WASHINGTON — The FCC has identified the 6 GHz band as spectrum that could be used for 5G. Current users of the band include not only broadcasters, but first responders, utilities, railroads and wireless licensees with point-to-point high-speed data links that provide mission-critical services.
The Enterprise Wireless Alliance is now commenting — telling the FCC that it has “grave concerns about putting the 6 GHz microwave band into play for 5G,” according to fiercewireless.com. The EWA is urging the FCC not to proceed with any band sharing proposal “unless or until the commission has empirical evidence that unlicensed U-NII-type usage can be controlled sufficiently to avoid causing destructive interference.”

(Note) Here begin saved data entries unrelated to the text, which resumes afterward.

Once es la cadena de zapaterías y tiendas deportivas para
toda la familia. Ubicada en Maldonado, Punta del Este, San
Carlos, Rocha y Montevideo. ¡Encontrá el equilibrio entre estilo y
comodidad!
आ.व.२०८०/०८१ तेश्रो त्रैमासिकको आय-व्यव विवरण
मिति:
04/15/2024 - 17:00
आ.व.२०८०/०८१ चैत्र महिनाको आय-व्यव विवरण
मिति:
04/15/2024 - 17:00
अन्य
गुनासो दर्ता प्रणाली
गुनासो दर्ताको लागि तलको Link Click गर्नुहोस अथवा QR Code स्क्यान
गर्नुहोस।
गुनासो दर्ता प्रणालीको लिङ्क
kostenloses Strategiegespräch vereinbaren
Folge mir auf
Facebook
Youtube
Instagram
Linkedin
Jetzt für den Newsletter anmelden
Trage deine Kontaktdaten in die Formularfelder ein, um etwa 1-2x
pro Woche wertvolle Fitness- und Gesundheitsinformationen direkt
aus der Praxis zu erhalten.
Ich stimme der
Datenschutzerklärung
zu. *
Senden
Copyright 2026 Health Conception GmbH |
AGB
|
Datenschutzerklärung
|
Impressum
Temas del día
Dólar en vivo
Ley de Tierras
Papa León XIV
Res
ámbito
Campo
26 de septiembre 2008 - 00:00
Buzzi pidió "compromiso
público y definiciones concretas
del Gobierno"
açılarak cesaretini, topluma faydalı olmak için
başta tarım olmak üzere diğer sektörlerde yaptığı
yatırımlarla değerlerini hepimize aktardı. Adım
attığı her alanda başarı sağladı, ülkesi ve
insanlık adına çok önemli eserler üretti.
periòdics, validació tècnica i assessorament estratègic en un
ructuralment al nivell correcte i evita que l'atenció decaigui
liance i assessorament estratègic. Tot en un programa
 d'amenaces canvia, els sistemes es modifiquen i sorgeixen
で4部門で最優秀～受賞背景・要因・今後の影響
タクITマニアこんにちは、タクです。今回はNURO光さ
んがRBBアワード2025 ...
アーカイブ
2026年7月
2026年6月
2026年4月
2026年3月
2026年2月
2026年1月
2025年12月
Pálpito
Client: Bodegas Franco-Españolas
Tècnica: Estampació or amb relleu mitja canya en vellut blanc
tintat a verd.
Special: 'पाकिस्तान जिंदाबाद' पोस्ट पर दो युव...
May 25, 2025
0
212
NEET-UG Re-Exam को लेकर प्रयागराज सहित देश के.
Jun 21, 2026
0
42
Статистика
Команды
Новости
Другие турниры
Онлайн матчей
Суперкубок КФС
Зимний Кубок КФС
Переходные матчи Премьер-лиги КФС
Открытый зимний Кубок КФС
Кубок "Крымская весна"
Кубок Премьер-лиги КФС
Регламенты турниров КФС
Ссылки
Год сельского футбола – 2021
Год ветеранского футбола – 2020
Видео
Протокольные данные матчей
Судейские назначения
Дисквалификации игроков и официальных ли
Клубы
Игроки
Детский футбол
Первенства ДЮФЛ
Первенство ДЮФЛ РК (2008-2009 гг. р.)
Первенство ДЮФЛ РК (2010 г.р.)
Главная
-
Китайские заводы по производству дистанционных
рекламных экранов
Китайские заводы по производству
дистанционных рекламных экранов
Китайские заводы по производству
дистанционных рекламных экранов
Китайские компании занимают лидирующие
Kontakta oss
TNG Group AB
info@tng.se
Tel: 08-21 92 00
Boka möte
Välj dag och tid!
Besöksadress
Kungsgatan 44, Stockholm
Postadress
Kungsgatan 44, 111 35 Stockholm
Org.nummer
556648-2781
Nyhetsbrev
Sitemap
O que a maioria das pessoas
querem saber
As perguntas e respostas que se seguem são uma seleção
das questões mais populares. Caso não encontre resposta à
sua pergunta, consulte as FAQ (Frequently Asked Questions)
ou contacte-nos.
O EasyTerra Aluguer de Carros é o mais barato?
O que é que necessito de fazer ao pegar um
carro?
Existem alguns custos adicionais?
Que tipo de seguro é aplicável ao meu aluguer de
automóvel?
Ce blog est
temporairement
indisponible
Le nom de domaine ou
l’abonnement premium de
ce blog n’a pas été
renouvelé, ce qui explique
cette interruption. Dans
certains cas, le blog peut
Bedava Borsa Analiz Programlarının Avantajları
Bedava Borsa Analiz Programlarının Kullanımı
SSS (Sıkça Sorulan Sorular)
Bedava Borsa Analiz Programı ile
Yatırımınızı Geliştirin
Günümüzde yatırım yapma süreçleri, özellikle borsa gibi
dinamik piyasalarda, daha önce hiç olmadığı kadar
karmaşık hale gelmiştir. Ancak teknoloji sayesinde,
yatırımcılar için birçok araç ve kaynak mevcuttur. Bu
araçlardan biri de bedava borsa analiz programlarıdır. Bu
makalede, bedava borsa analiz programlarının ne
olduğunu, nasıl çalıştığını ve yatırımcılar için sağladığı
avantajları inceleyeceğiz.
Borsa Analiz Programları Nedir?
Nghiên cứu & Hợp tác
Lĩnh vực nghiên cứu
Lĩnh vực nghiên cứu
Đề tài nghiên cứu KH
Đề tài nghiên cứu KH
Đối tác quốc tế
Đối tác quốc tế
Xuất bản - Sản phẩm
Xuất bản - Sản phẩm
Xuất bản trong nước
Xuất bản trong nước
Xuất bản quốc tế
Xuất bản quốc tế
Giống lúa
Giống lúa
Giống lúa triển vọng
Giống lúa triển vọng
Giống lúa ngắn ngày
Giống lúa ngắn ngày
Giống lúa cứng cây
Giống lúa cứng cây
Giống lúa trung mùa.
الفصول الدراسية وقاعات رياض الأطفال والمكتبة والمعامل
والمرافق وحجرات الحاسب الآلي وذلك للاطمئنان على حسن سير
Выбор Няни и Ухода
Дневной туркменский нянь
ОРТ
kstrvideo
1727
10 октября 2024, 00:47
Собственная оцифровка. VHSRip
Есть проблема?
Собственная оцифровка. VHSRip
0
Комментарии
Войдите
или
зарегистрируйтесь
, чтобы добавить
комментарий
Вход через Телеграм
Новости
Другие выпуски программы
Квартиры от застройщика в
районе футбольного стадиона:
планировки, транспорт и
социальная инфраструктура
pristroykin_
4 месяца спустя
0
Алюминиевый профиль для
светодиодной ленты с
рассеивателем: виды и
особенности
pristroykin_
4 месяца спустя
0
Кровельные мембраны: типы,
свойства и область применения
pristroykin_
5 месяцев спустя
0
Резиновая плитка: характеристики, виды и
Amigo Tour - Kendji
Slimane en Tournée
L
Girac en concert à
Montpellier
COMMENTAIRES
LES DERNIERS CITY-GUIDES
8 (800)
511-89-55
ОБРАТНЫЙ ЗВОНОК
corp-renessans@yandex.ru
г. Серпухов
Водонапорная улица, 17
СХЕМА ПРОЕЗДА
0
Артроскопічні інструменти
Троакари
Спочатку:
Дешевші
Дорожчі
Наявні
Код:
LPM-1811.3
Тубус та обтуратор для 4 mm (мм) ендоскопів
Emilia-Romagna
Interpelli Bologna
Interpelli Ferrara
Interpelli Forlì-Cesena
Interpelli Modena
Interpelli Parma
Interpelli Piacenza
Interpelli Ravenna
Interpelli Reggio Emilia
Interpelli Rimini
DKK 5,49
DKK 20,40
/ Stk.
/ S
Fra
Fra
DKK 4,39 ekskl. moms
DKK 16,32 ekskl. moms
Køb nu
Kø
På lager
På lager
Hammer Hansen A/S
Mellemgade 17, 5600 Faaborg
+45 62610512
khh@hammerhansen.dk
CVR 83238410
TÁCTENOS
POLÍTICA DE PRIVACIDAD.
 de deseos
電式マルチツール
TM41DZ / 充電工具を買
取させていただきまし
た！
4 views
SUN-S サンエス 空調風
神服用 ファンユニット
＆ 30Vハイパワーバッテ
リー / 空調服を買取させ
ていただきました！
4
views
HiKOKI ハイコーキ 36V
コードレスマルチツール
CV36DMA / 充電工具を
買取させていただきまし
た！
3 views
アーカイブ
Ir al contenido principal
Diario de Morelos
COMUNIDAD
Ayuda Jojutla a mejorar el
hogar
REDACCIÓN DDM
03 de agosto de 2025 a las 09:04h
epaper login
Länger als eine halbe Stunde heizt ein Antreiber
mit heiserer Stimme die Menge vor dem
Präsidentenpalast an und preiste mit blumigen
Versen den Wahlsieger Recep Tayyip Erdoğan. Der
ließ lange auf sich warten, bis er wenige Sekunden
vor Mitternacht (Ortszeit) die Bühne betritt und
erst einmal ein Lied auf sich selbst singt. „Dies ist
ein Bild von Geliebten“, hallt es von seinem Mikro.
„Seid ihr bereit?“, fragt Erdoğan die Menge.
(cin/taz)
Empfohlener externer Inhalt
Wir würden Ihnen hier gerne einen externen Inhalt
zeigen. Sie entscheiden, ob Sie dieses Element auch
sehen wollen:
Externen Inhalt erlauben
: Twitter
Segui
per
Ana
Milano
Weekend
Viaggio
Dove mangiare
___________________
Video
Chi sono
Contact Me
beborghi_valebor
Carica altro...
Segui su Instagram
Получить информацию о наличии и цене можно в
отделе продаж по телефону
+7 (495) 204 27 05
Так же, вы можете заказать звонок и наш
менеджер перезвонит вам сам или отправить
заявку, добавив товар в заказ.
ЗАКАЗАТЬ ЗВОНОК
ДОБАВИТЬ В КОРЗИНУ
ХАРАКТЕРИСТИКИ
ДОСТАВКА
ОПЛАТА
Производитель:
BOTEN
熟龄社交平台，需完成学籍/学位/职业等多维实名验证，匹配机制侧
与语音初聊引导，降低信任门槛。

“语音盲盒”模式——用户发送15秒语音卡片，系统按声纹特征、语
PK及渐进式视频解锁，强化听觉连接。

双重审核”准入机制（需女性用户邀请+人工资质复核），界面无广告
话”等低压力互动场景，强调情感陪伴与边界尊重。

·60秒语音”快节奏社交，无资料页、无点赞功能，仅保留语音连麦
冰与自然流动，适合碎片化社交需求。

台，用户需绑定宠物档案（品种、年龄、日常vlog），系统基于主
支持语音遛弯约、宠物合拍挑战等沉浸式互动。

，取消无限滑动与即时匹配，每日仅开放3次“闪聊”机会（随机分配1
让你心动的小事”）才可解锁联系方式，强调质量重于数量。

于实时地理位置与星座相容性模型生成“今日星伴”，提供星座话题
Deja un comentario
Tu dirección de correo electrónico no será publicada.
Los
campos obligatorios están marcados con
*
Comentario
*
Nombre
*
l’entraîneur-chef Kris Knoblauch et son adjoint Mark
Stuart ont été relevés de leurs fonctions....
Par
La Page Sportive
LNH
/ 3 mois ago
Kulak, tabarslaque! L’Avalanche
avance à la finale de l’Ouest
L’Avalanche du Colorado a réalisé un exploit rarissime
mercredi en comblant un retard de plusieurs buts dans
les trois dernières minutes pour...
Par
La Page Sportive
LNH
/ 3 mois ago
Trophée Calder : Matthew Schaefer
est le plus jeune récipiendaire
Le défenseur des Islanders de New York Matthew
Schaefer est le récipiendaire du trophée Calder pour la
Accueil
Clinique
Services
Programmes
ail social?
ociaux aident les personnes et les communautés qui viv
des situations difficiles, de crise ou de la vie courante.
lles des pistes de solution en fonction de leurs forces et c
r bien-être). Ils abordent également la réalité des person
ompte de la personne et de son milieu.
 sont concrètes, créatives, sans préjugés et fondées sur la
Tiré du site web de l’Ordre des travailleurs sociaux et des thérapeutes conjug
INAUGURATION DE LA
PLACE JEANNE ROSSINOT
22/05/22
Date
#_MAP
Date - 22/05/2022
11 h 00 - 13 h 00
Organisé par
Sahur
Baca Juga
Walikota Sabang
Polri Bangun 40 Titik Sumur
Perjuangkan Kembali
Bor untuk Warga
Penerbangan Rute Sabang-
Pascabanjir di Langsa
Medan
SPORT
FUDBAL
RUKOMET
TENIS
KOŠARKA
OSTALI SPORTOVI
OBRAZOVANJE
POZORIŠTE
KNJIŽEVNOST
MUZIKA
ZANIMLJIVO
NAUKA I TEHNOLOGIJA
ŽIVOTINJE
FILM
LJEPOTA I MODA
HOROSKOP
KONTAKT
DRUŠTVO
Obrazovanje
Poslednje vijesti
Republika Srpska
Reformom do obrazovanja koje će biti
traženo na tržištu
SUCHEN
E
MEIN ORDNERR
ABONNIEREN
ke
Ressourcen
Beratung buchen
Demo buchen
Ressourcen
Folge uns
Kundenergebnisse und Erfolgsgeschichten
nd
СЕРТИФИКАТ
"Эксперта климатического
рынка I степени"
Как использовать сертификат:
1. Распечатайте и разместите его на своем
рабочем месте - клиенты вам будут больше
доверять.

Earlier this year, a group of tech companies presented an engineering analysis prepared by RKF Engineering Solutions showing that spectrum sharing is “feasible between 6 GHz band incumbents and unlicensed devices,” or what’s dubbed Radio Local Area Network operations, according to the same article — but others challenged the study’s conclusions and how it was done. The Fixed Wireless Communications Coalition, AT&T Services and National Spectrum Management Association all criticized the study and insist that the use of RLANs will cause harmful interference to 6 GHz fixed links.
It’s unknown if and when the commission will take any action on the 6 GHz band proposals, but FCC Commissioner Michael O’Rielly has said he thinks the 6 GHz band and the 3.7-4.2 GHz band are closely tied together. “To the extent necessary, interference mitigation can resolve any arising problems,” he told fiercewireless.
That’s easy for him to say, especially as he won’t have anything personally to do with whatever problems it causes.